"Mientras escribo estas líneas, tres jóvenes en la galería Nicolini que luchaban atrapados en un container altamente inflamable que funcionaba ilegalmente como almacén han dejado de dar señales de vida". (Foto: Municipalidad de Lima)
"Mientras escribo estas líneas, tres jóvenes en la galería Nicolini que luchaban atrapados en un container altamente inflamable que funcionaba ilegalmente como almacén han dejado de dar señales de vida". (Foto: Municipalidad de Lima)
Francesca Denegri

¡Es que no nos ven!, se lamentaba a gritos, megáfono en mano, un sobreviviente del reciente incendio en las torres de Grenfell de Chelsea y Kensington, uno de los barrios más ricos de Londres, donde la semana pasada murieron quemadas 79 personas (en su mayoría inmigrantes, obreros y estudiantes). El edificio de 24 pisos asomaba achicharrado por encima de la multitud que protestaba indignada frente a la municipalidad, como símbolo de las hondas desigualdades que asolan al Reino Unido desde que el Partido Conservador ganó el poder en 1979 y comenzó a desmantelar pieza por pieza las políticas sociales del Estado benefactor.

Desde su remodelación el año pasado, los vecinos del edificio habían alertado a las autoridades responsables del sector vivienda por la carencia de equipos antiincendios, pero nadie les hacía caso. Eran los pobres de un barrio de ricos y nadie los oía, nadie los veía. Para ahorrarse unas cuantas libras, los contratistas habían optado por recubrir el edificio con un material barato pero inflamable, que lucía bien, pero que –ahora lo sabemos– también mataba. Esa noche cien familias se fueron a dormir sin sospechar el verdadero infierno que los despertaría apenas unas horas después, y del que muchos no saldrían vivos.

En el Perú, las dos mil familias del distrito de Simón Bolívar en Cerro de Pasco que viven desde hace años tomando agua envenenada y respirando el polvo de metales que sueltan los relaves y el desmonte al lado de sus casas, sí saben perfectamente bien que sus vidas están en peligro inminente, y por eso un grupo de ellos con sus hijos enfermos de cáncer y metales pesados en la sangre han bajado desde el Altiplano para encadenarse a las rejas del Ministerio de Salud.

Su reclamo inmediato no es el cierre de la mina, sino la implementación del plan de salud pendiente que incluye una clínica especializada de desintoxicación, y el cumplimiento de un compromiso de descontaminación de los suelos y el aire que adquirió el Estado en el 2012. Dice el alcalde Zulmer Trujillo que desde el 2015, cuando los vecinos vinieron a Lima en marcha por primera vez, las autoridades de Simón Bolívar viajan a Lima todos los meses con documentos y memoriales para tramitar su justo reclamo, pero nadie los oye, nadie los ve. Esta vez, sin embargo, jura que han venido para quedarse “los días, los meses, los años que sean necesarios” y que iniciarán una huelga de hambre si el gobierno no declara la emergencia sanitaria en toda la región.

Mientras escribo estas líneas, tres jóvenes en la galería Nicolini que luchaban atrapados en un container altamente inflamable que funcionaba ilegalmente como almacén han dejado de dar señales de vida. La mayoría de las personas que estaban en el edificio han sido rescatadas ya por los bomberos, pero Jorge Luis Huamán, Jovi Herrera y Luis Guzmán no pudieron escapar porque “no estaba el dueño para que les abra”, como le dijo a su mamá Jorge Luis la última vez que hablaron por celular. El dueño tenía la costumbre de cerrar la puerta con candado cada vez que salía, convirtiendo así en jaula el espacio de trabajo de los jóvenes. Como bien dijo el ministro Carlos Basombrío, claramente conmovido cuando lo entrevistaron en medio del fragor del incendio, “esto no es una tragedia, es un crimen”.

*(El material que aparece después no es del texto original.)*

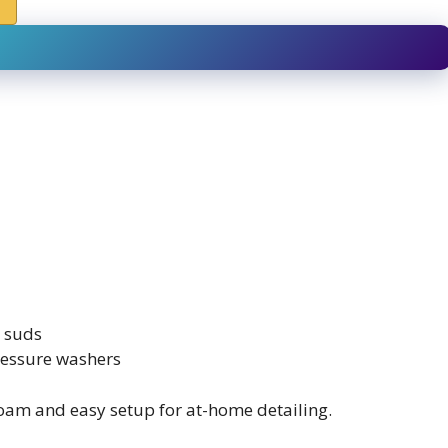
r suds
ressure washers
am and easy setup for at-home detailing.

Lo que tienen en común las víctimas de Grenfell en Londres con las de la galería Nicolini en Lima y aquellas de la actividad minera en Pasco, pero también con los 158 muertos y miles de damnificados que dejaron los recientes huaicos en el país, es que todas sin excepción son pobres, y por eso ni se les ve, ni se les oye. Ni una sola de esas muertes de vecinos que dormían en sus camas, de jóvenes almaceneros que cumplían con sus jornadas de trabajo y de niños devastados en su pueblo por la leucemia es accidental. La política juega con la vida y la muerte de las personas, y por eso en estos casos, son los gobiernos y sus políticas de ‘laissez-faire’ los responsables por cada una de esas vidas segadas por el huaico, el fuego y los metales.